Recover Table Structure From InnoDB Dictionary

sys_parser

When a table gets dropped, MySQL removes the respective .frm file. This post explains how to recover the table structure if the table was dropped.

You need the table structure to recover a dropped table from the InnoDB tablespace. The B+tree structure of the InnoDB index doesn’t contain any information about field types. MySQL needs to know that in order to access records of the InnoDB table. Normally, MySQL gets the table structure from the .frm file. But when MySQL drops a table the respective frm file removed too.

Fortunately, there’s one more place where MySQL keeps the table structure. It’s the InnoDB dictionary.

The InnoDB dictionary is a set of tables where InnoDB keeps information about the tables. I reviewed them in detail in a separate InnoDB Dictionary post earlier. After the DROP, InnoDB deletes records related to the dropped table from the dictionary. So, we need to recover deleted records from the dictionary and then get the table structure.

Compiling Data Recovery Tool

First, we need to get the source code. The code is hosted on GitHub.

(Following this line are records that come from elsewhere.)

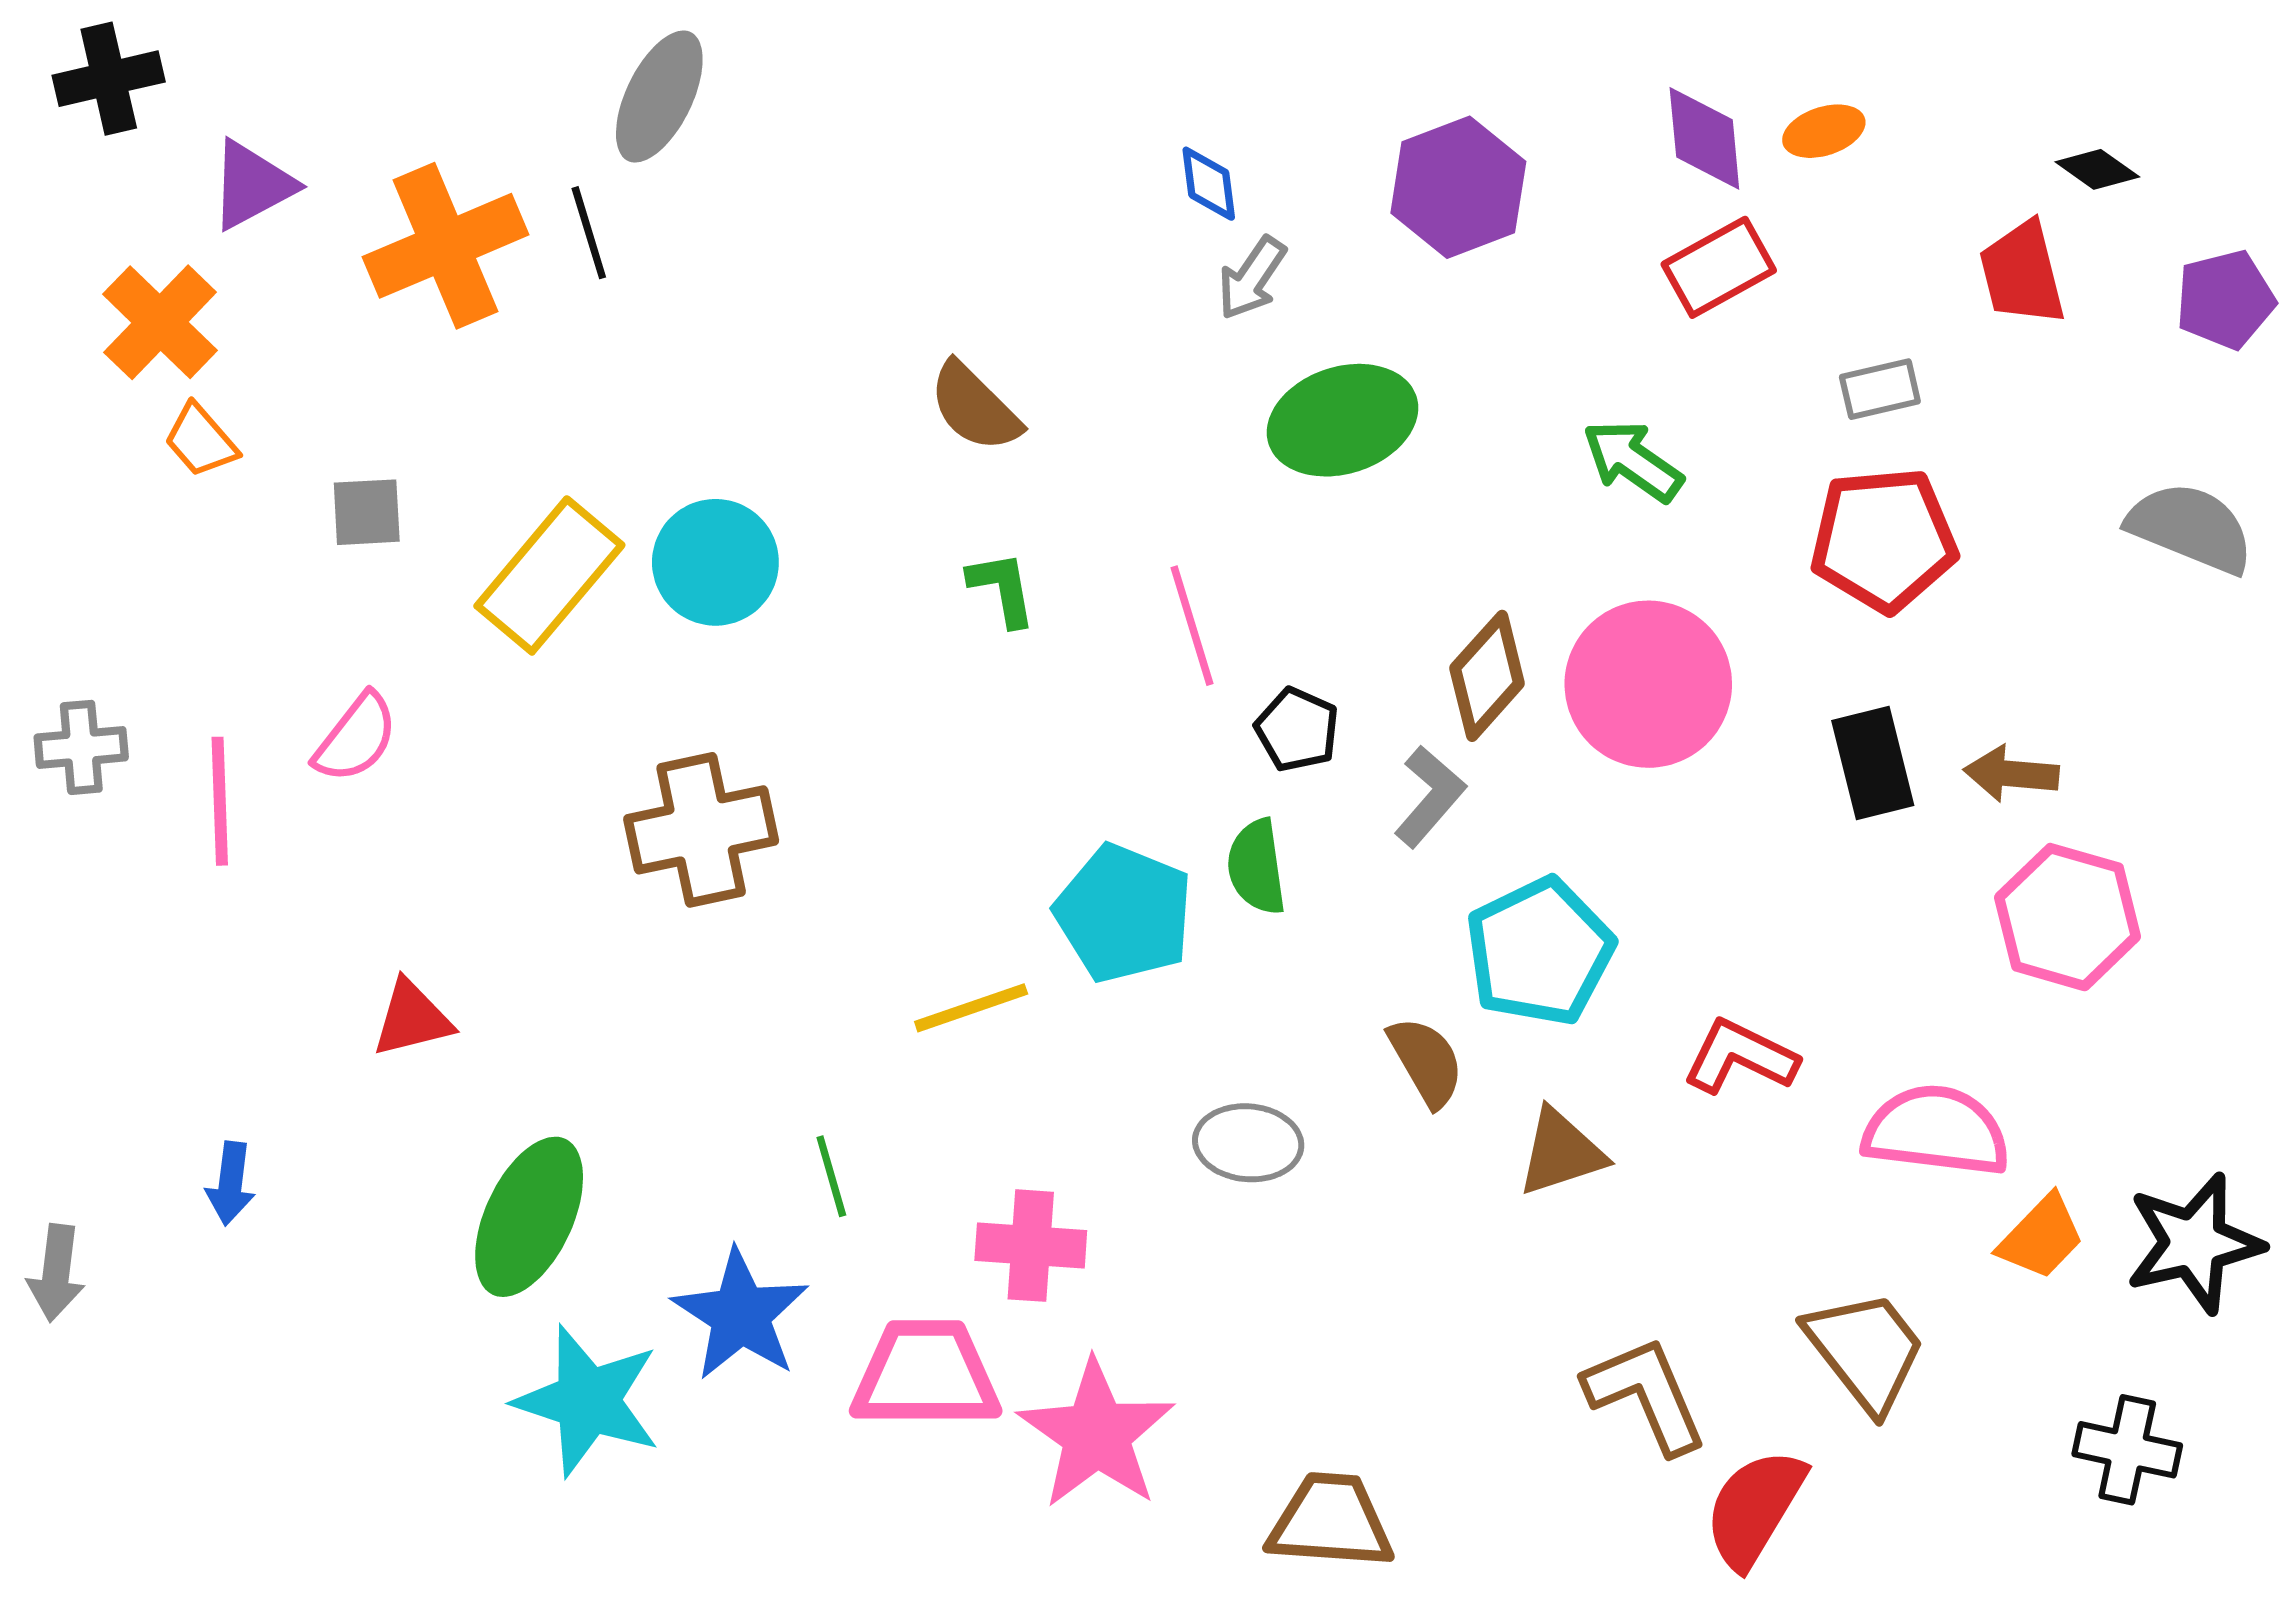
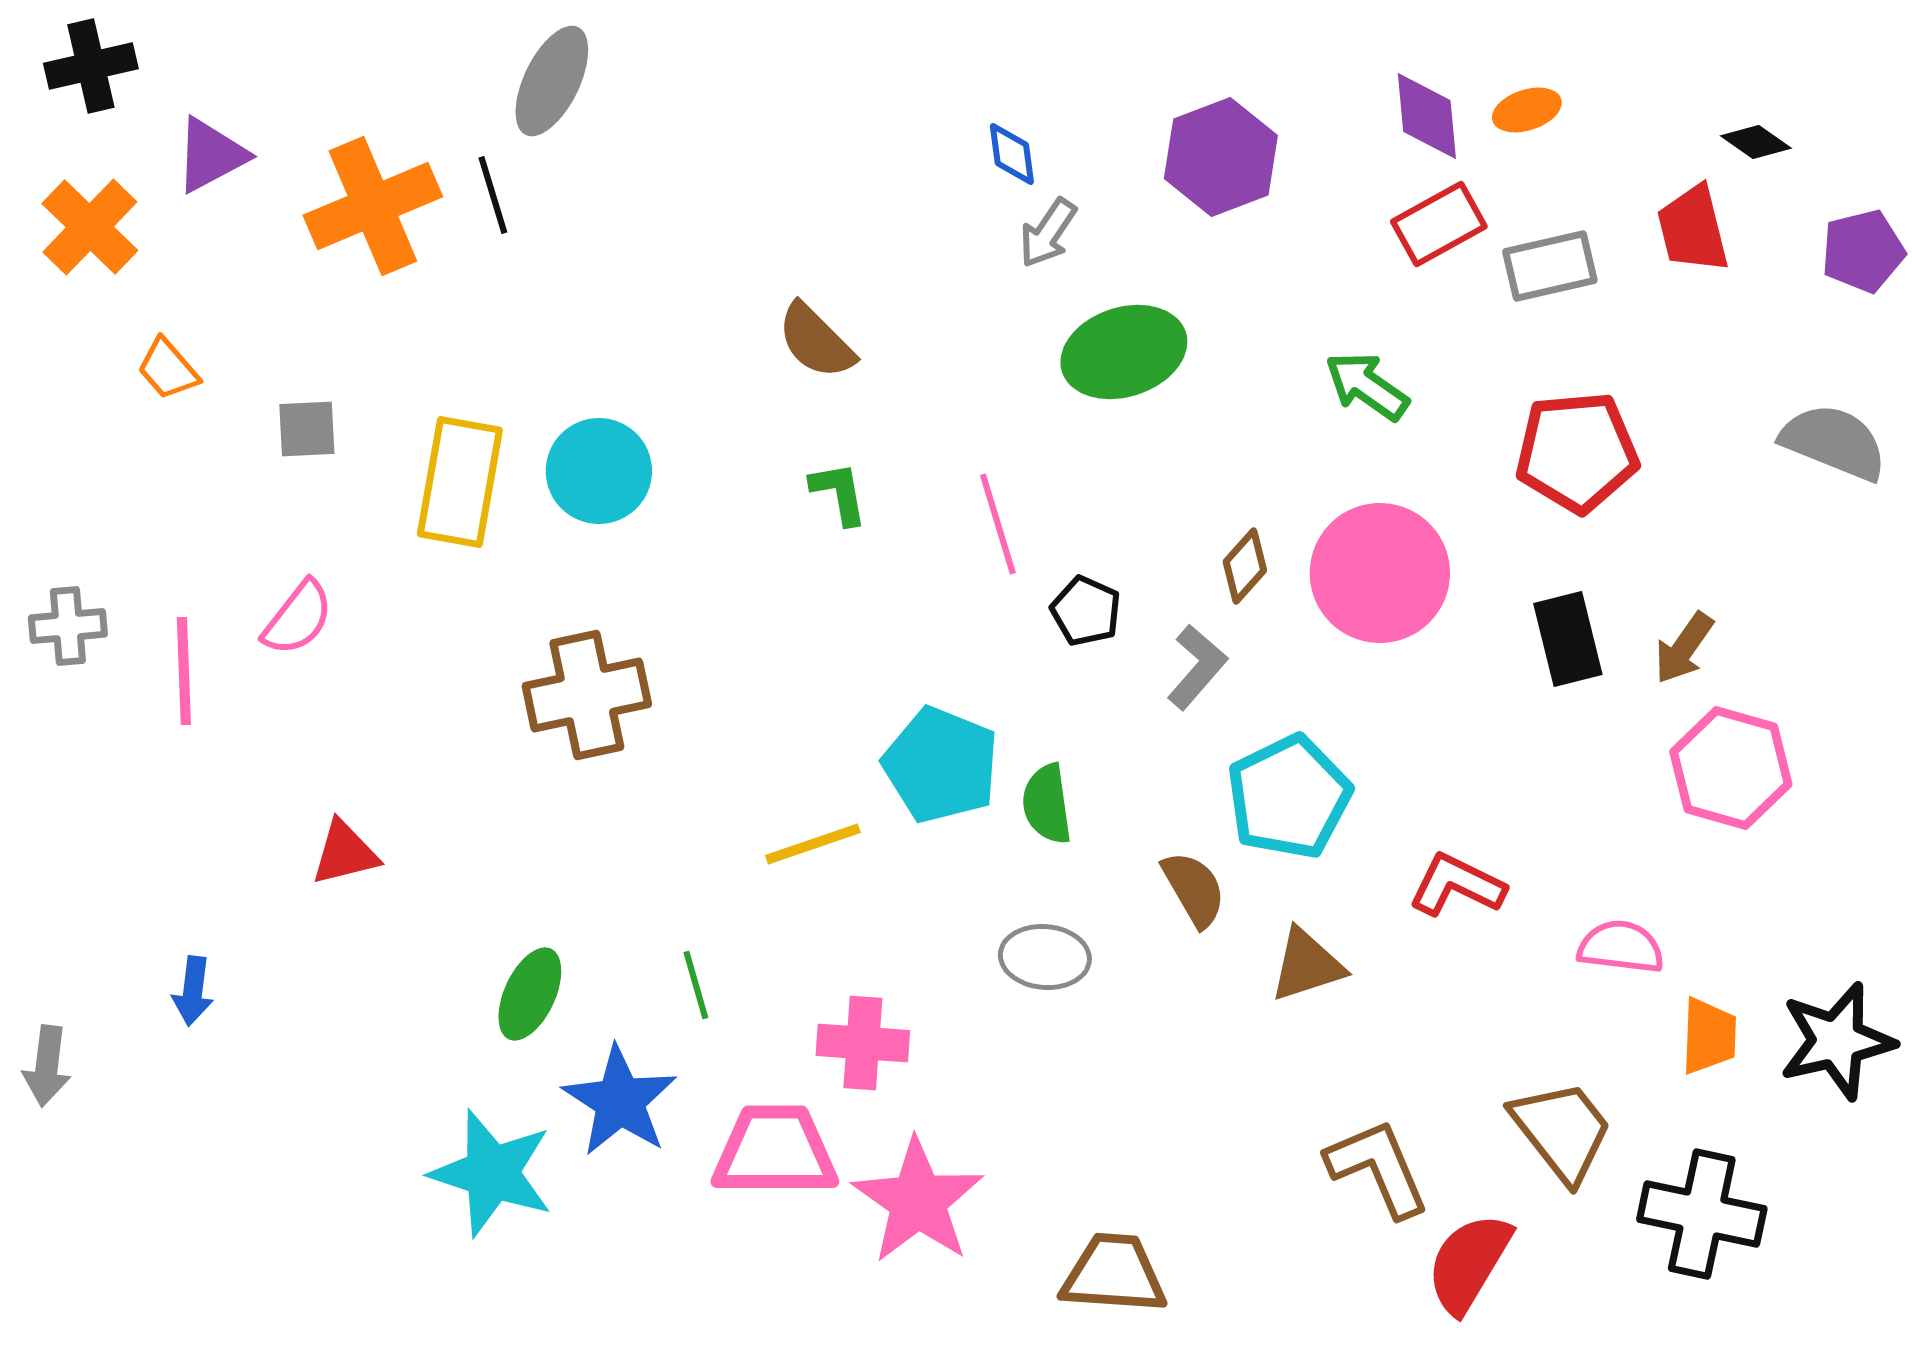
orange cross: (160, 322) -> (90, 227), moved
gray rectangle: (1880, 389) -> (1550, 266), moved, size x1.4
yellow rectangle: (549, 575) -> (460, 482), turned -30
brown diamond: (1487, 676) -> (1245, 566), size x0.7
brown arrow: (2011, 774) -> (1684, 648), turned -60
green semicircle: (1257, 867) -> (1047, 804), moved
pink semicircle: (1936, 1131) -> (1621, 947), size x0.7
green ellipse: (529, 1217) -> (530, 994), moved, size x0.7
orange trapezoid: (2041, 1237) -> (1709, 1036), turned -42
black cross: (2127, 1450) -> (1702, 1214), moved, size x1.4

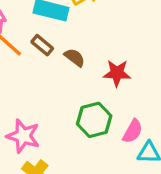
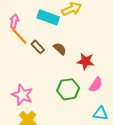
brown rectangle: (42, 45) -> (38, 47), moved
pink semicircle: (133, 131) -> (96, 85), moved

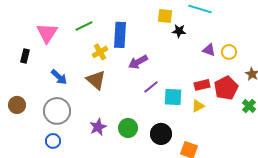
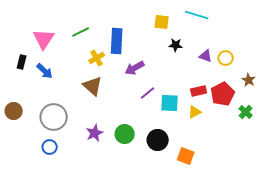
black star: (179, 31) -> (176, 45), moved
blue arrow: (59, 77) -> (45, 71), moved

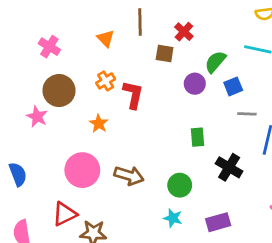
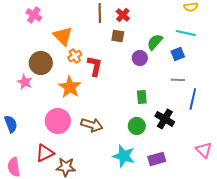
red cross: (184, 32) -> (123, 15), moved
orange triangle: (106, 38) -> (63, 36), moved, size x1.5
pink cross: (49, 47) -> (34, 15), moved
blue square: (233, 86) -> (178, 54), moved
orange star: (99, 123) -> (70, 87), size x1.6
green circle: (180, 185) -> (137, 126), moved
cyan star: (173, 218) -> (124, 156), size x1.6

git clone https://github.com/twindb/undrop-for-innodb.git

To compile it, we need gcc, bison and flex. Install these packages with a package manager (yum/apt/etc). Then, time to compile.

# make
cc -g -O3 -I./include -c stream_parser.c
cc -g -O3 -I./include  -pthread -lm stream_parser.o -o stream_parser
flex  sql_parser.l
bison  -o sql_parser.c sql_parser.y
sql_parser.y: conflicts: 6 shift/reduce
cc -g -O3 -I./include -c sql_parser.c
cc -g -O3 -I./include -c c_parser.c
cc -g -O3 -I./include -c tables_dict.c
cc -g -O3 -I./include -c print_data.c
cc -g -O3 -I./include -c check_data.c
cc -g -O3 -I./include  sql_parser.o c_parser.o tables_dict.o print_data.o check_data.o -o c_parser -pthread -lm
cc -g -O3 -I./include -o innochecksum_changer innochecksum.c

Recover The InnoDB Dictionary

Now, let’s create dictionary tables in the sakila_recovered database. The data recovery tool comes with the structure of the dictionary tables.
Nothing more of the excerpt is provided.